Your task:
How many lines in the listing below include the word "UPCOMING"? Answer with the number and nothing else.

Source material:

BEGIN

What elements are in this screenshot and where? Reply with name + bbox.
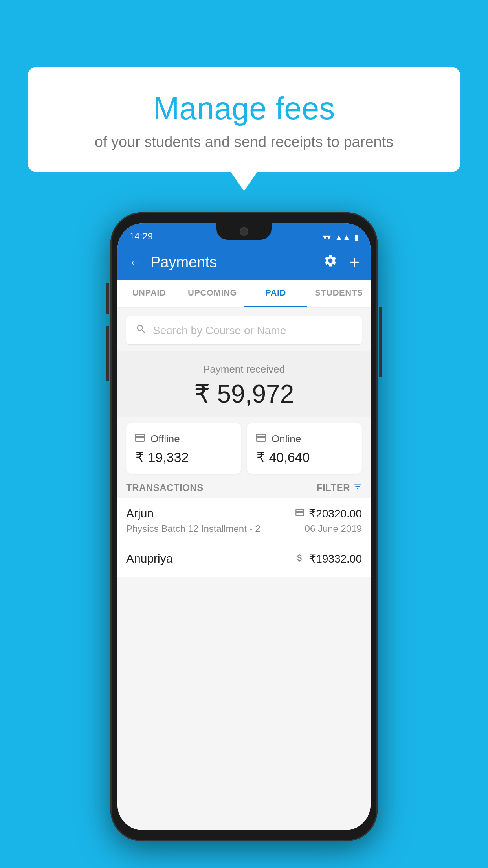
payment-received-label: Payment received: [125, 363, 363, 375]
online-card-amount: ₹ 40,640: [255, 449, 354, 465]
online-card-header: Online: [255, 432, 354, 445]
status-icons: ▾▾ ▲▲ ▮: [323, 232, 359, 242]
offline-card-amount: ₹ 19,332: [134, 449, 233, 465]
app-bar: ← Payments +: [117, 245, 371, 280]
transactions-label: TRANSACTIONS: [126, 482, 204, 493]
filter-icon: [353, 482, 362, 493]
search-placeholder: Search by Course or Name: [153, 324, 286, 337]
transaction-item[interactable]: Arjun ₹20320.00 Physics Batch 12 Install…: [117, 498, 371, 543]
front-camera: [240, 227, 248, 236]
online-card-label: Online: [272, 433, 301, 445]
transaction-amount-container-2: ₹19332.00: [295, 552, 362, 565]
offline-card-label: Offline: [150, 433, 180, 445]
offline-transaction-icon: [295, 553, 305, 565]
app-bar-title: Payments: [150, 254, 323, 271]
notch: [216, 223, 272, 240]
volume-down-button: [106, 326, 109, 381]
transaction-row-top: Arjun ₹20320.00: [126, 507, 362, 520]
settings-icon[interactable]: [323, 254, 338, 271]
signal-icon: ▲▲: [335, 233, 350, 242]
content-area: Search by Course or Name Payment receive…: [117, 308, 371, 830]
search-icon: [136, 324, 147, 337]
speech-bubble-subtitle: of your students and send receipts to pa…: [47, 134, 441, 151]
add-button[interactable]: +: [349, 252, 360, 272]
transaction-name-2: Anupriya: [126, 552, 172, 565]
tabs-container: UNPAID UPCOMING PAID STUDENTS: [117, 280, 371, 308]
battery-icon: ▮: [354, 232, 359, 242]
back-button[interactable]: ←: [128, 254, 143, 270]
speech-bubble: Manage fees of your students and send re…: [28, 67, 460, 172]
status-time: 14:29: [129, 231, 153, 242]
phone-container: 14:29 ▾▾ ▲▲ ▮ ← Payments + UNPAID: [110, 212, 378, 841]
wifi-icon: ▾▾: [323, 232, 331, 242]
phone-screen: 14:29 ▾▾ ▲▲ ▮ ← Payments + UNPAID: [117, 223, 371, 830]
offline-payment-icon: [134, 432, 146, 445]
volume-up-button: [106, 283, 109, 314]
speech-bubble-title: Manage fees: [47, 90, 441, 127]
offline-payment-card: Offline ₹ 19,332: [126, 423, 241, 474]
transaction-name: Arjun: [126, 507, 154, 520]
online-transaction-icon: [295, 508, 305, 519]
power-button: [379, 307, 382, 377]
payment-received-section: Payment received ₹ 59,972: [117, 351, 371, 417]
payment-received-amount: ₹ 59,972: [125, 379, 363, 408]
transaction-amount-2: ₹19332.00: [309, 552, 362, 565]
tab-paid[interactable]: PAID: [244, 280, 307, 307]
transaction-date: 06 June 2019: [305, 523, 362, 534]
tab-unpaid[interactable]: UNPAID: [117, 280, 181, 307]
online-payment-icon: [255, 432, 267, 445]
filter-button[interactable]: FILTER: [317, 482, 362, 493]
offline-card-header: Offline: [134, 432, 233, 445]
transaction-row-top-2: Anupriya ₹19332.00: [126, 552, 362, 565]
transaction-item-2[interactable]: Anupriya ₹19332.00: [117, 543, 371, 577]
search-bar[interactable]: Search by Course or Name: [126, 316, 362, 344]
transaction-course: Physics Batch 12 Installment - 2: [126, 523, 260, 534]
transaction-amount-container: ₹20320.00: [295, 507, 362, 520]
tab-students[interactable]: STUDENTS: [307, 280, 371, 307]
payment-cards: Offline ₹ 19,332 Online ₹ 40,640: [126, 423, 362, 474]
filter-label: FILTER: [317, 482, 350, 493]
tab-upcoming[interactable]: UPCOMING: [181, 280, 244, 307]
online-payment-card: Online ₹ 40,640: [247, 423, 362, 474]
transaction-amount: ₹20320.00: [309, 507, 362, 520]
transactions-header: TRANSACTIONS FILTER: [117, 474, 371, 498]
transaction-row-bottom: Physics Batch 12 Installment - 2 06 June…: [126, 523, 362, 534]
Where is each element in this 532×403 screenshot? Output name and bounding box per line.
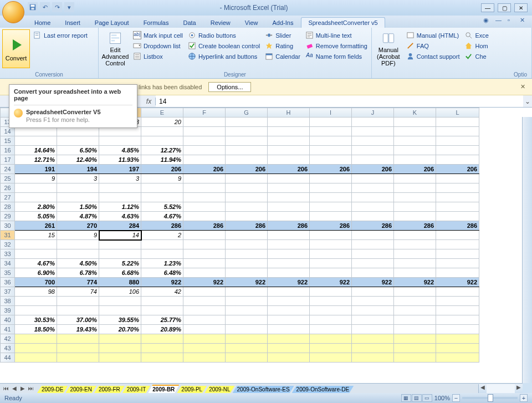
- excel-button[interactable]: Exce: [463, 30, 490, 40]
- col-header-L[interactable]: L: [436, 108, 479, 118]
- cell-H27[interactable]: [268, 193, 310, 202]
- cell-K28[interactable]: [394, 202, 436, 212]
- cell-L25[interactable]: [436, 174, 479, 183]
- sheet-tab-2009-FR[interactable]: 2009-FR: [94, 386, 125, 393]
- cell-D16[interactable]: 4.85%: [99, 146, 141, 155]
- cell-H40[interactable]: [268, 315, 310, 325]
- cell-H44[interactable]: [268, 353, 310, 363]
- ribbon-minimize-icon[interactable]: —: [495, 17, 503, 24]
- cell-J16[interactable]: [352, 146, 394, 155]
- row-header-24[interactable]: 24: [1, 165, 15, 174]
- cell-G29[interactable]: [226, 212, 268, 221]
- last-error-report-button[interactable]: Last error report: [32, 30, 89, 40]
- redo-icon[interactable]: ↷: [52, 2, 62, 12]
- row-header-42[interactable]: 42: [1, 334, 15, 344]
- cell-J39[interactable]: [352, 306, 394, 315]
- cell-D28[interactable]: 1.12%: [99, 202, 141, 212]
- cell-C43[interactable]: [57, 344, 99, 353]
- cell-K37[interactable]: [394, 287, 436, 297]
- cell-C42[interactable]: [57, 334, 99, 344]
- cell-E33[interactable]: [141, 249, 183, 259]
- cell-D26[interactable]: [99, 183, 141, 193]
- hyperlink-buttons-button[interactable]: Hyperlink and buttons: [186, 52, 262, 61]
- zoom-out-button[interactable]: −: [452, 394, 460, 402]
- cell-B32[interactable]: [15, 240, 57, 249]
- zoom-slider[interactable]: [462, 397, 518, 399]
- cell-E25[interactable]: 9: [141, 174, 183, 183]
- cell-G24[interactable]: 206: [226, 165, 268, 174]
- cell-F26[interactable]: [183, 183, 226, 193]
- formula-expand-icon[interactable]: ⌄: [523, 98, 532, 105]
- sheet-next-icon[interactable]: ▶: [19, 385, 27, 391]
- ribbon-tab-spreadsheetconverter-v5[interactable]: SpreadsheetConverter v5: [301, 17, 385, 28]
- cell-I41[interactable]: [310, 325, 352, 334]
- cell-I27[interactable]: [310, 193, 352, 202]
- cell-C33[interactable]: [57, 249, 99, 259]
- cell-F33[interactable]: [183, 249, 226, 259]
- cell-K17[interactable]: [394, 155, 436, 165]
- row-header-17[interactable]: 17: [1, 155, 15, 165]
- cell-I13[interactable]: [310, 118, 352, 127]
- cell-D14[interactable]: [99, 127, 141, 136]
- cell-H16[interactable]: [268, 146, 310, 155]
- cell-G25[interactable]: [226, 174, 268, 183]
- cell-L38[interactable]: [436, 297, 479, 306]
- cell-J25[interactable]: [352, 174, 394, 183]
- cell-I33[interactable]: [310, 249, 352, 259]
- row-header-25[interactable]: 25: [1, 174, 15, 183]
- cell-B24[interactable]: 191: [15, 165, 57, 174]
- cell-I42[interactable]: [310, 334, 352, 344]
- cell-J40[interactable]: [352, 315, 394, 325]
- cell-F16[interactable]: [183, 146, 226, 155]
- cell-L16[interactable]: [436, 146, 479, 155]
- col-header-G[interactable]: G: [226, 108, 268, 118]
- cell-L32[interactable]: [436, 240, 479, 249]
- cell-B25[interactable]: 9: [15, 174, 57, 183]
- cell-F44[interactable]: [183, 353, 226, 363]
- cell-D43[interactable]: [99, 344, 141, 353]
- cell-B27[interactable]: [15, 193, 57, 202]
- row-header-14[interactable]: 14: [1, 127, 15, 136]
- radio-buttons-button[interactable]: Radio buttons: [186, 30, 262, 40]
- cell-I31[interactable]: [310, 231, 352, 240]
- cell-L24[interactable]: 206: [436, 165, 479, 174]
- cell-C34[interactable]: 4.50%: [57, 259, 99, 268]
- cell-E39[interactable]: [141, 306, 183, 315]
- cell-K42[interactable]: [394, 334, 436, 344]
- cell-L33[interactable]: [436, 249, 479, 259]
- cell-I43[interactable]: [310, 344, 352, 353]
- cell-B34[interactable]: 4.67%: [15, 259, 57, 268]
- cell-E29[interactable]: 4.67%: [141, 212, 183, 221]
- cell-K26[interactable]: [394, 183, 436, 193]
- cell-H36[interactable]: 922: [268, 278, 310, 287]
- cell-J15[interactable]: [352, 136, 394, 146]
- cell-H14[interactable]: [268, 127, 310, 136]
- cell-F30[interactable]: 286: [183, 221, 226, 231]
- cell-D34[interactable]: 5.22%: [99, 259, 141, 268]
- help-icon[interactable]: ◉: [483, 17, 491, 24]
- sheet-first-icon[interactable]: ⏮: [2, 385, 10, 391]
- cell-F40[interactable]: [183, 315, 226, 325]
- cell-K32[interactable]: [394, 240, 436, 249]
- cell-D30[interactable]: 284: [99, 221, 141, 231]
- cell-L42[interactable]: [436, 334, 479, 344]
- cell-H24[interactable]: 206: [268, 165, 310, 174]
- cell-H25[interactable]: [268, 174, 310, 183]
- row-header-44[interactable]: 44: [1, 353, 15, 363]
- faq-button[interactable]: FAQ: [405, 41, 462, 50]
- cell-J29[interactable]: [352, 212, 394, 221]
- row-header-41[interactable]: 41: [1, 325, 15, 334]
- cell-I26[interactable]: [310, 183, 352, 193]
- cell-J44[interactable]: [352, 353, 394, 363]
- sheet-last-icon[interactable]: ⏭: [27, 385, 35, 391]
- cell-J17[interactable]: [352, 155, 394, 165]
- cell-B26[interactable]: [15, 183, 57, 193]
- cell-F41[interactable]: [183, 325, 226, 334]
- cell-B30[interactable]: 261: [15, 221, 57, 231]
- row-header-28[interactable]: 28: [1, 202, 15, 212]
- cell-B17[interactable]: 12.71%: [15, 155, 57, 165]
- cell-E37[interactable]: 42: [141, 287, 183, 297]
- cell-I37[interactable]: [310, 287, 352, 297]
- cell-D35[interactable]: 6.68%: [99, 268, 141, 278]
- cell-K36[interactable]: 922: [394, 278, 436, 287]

END

Solution to this problem:
2